Re: Proto-Semitic (was Re: markjjones@HOTMAIL.COM)
From: | Steven Williams <feurieaux@...> |
Date: | Tuesday, March 8, 2005, 20:05 |
--- Rob Haden <magwich78@...> wrote:
> Here is my hypothesis about the Proto-Semitic stops.
> It seems that there was a three-way opposition
> between voiceless, voiced, and glottalized stops.

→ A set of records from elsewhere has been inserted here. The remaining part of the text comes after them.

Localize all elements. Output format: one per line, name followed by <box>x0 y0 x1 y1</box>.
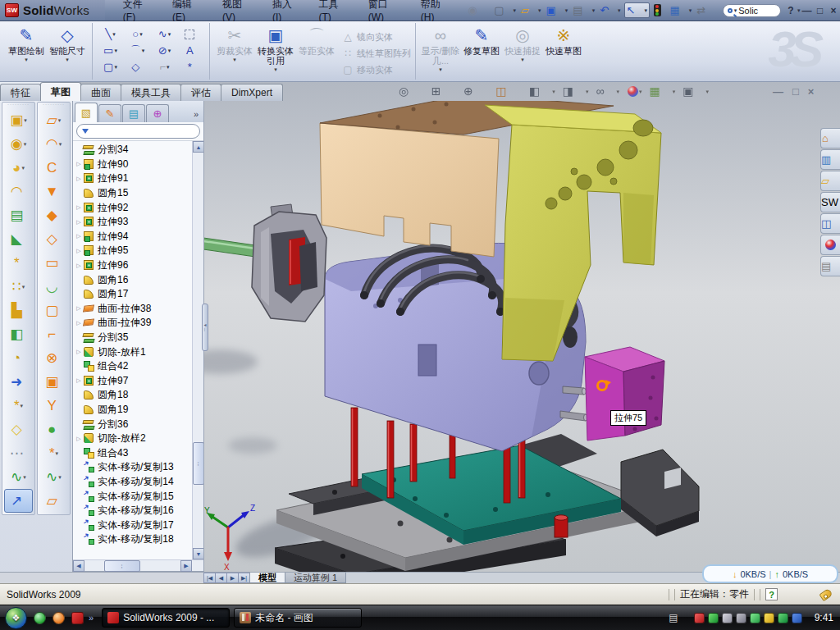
tree-item[interactable]: ▷ 实体-移动/复制16 <box>75 504 191 518</box>
dropdown-icon[interactable]: ▾ <box>58 474 62 481</box>
left-toolbar-button[interactable]: C ▾ <box>38 156 70 180</box>
tree-item[interactable]: ▷ 实体-移动/复制13 <box>75 460 191 475</box>
dropdown-icon[interactable]: ▾ <box>114 48 117 54</box>
tree-item[interactable]: ▷ 分割36 <box>75 417 191 431</box>
tree-item[interactable]: ▷ 实体-移动/复制18 <box>75 532 191 547</box>
toolbar-grip[interactable]: ········· <box>2 103 34 108</box>
standard-toolbar-icon[interactable]: ↶ ▾ <box>598 3 622 17</box>
taskbar-task-button[interactable]: SolidWorks 2009 - ... <box>102 608 230 628</box>
task-pane-tab[interactable]: ▥ <box>820 149 840 170</box>
tree-item[interactable]: ▷ 组合42 <box>75 359 191 374</box>
expand-arrow[interactable]: ▷ <box>75 320 83 326</box>
standard-toolbar-icon[interactable]: ▢ ▾ <box>492 3 518 17</box>
task-pane-tab[interactable]: ◫ <box>820 213 840 234</box>
task-pane-tab[interactable]: ▤ <box>820 256 840 276</box>
left-toolbar-button[interactable]: ▱ ▾ <box>38 489 70 513</box>
tray-icon[interactable] <box>778 613 788 623</box>
dropdown-icon[interactable]: ▾ <box>23 474 26 481</box>
tree-item[interactable]: ▷ 切除-放样1 <box>75 345 191 359</box>
dropdown-icon[interactable]: ▾ <box>142 48 145 54</box>
left-toolbar-button[interactable]: ▱ ▾ <box>38 108 70 132</box>
panel-header-tab[interactable]: ⊕ <box>146 104 169 122</box>
tree-item[interactable]: ▷ 拉伸96 <box>75 258 191 273</box>
dropdown-icon[interactable]: ▾ <box>538 7 541 14</box>
dropdown-icon[interactable]: ▾ <box>24 141 27 148</box>
help-button[interactable]: ? <box>784 5 797 16</box>
headsup-icon[interactable]: ∞ ▾ <box>596 85 619 98</box>
commandmanager-tab[interactable]: 曲面 <box>80 84 121 101</box>
sketch-entity-button[interactable]: A ▾ <box>178 43 205 59</box>
dropdown-icon[interactable]: ▾ <box>521 57 524 63</box>
tag-icon[interactable] <box>819 587 833 600</box>
tree-item[interactable]: ▷ 实体-移动/复制15 <box>75 489 191 504</box>
dropdown-icon[interactable]: ▾ <box>21 165 25 171</box>
commandmanager-tab[interactable]: 评估 <box>180 84 221 101</box>
dropdown-icon[interactable]: ▾ <box>618 7 621 14</box>
panel-splitter-handle[interactable]: ◂⁞ <box>202 304 208 351</box>
scroll-right-button[interactable]: ▶ <box>180 560 192 572</box>
tray-icon[interactable] <box>708 613 719 623</box>
quick-launch-icon[interactable] <box>52 612 65 624</box>
dropdown-icon[interactable]: ▾ <box>513 7 516 14</box>
headsup-icon[interactable]: ◨ ▾ <box>563 85 589 98</box>
left-toolbar-button[interactable]: ◉ ▾ <box>2 132 34 156</box>
dropdown-icon[interactable]: ▾ <box>689 7 692 14</box>
dropdown-icon[interactable]: ▾ <box>168 48 171 54</box>
left-toolbar-button[interactable]: ∷ ▾ <box>2 275 34 299</box>
panel-header-tab[interactable]: ▤ <box>122 104 145 122</box>
standard-toolbar-icon[interactable]: ↖ ▾ <box>624 2 650 18</box>
left-toolbar-button[interactable]: ▤ ▾ <box>2 203 34 227</box>
task-pane-tab[interactable]: SW <box>820 192 840 212</box>
restore-button[interactable]: □ <box>814 5 827 16</box>
standard-toolbar-icon[interactable]: ⇄ ▾ <box>695 3 719 17</box>
search-dropdown-icon[interactable]: ▾ <box>734 7 737 14</box>
command-button[interactable]: △ 镜向实体 <box>342 30 411 44</box>
tray-icon[interactable] <box>750 613 760 623</box>
tree-item[interactable]: ▷ 圆角15 <box>75 186 191 201</box>
left-toolbar-button[interactable]: ▙ ▾ <box>2 299 34 322</box>
standard-toolbar-icon[interactable]: ◉ ▾ <box>466 3 491 17</box>
tree-item[interactable]: ▷ 圆角17 <box>75 287 191 302</box>
expand-arrow[interactable]: ▷ <box>75 219 83 226</box>
start-button[interactable]: ❖ <box>5 607 27 629</box>
minimize-button[interactable]: — <box>800 5 813 16</box>
tree-item[interactable]: ▷ 实体-移动/复制17 <box>75 518 191 532</box>
left-toolbar-button[interactable]: ● ▾ <box>38 418 70 441</box>
dropdown-icon[interactable]: ▾ <box>639 89 642 95</box>
command-button[interactable]: ※ 快速草图 ▾ <box>543 23 584 80</box>
standard-toolbar-icon[interactable]: ▾ <box>651 3 667 17</box>
headsup-icon[interactable]: ⊞ ▾ <box>431 85 456 98</box>
headsup-icon[interactable]: ◎ ▾ <box>399 85 424 98</box>
left-toolbar-button[interactable]: ∿ ▾ <box>2 465 34 489</box>
status-help-icon[interactable]: ? <box>765 588 778 600</box>
toolbar-grip[interactable]: ········· <box>38 103 70 108</box>
commandmanager-tab[interactable]: 特征 <box>0 84 41 101</box>
task-pane-tab[interactable] <box>820 235 840 255</box>
command-button[interactable]: ∞ 显示/删除几... ▾ <box>420 23 461 80</box>
dropdown-icon[interactable]: ▾ <box>673 89 676 95</box>
search-input[interactable]: ▾ Solic <box>723 4 781 17</box>
headsup-icon[interactable]: ▦ ▾ <box>650 85 676 98</box>
left-toolbar-button[interactable]: ◧ ▾ <box>2 322 34 346</box>
standard-toolbar-icon[interactable]: ▤ ▾ <box>571 3 596 17</box>
tree-horizontal-scrollbar[interactable]: ◀ ⁞ ▶ <box>73 559 203 571</box>
commandmanager-tab[interactable]: 模具工具 <box>121 84 181 101</box>
dropdown-icon[interactable]: ▾ <box>21 403 24 409</box>
document-tab[interactable]: 模型 <box>249 573 285 583</box>
sketch-entity-button[interactable]: ⌒ ▾ <box>124 43 151 59</box>
scroll-thumb[interactable]: ⁞ <box>193 442 203 485</box>
command-button[interactable]: ∷ 线性草图阵列 <box>342 46 411 61</box>
dropdown-icon[interactable]: ▾ <box>233 57 236 63</box>
dropdown-icon[interactable]: ▾ <box>22 284 25 290</box>
left-toolbar-button[interactable]: ⊗ ▾ <box>38 346 70 370</box>
headsup-icon[interactable]: ◧ ▾ <box>529 85 555 98</box>
expand-arrow[interactable]: ▷ <box>75 176 83 182</box>
task-pane-tab[interactable]: ▱ <box>820 171 840 191</box>
command-button[interactable]: ▣ 转换实体引用 ▾ <box>255 23 296 80</box>
command-button[interactable]: ✂ 剪裁实体 ▾ <box>214 23 255 80</box>
scroll-down-button[interactable]: ▼ <box>193 548 203 559</box>
expand-arrow[interactable]: ▷ <box>75 377 83 384</box>
scroll-up-button[interactable]: ▲ <box>193 141 203 153</box>
hscroll-thumb[interactable]: ⁞ <box>104 560 140 572</box>
headsup-icon[interactable]: ⊕ ▾ <box>463 85 488 98</box>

> However, there was probably not a glottalized
> bilabial stop, as that phoneme is extremely marked
> and thus very rare in language. So, we get the
> following:
>
> Glottalized: *(p') *t' *k'
> Voiceless: *p *t *k
> Voiced: *b *d *g
>
> Later on, it seems as though *k' became *q. In
> Arabic, *p > f and *g > j, probably via phonetic (>
> phonemic) aspiration and then lenition. There was
> also aspiration and lenition in Hebrew and Aramaic.
>
> I think it's also possible that Proto-Semitic, or
> its ancestor at some point, had an earlier uvular
> stop series, with at least *q and *q' (the voiced
> uvular stop is extremely marked). These may have
> become the phonemic glottal stop and/or (one of?)
the
> pharyngeal fricatives.
Makes sense. It might explain where Arabic got the
voiced pharyngeal fricative, which, IIRC, is very rare indeed.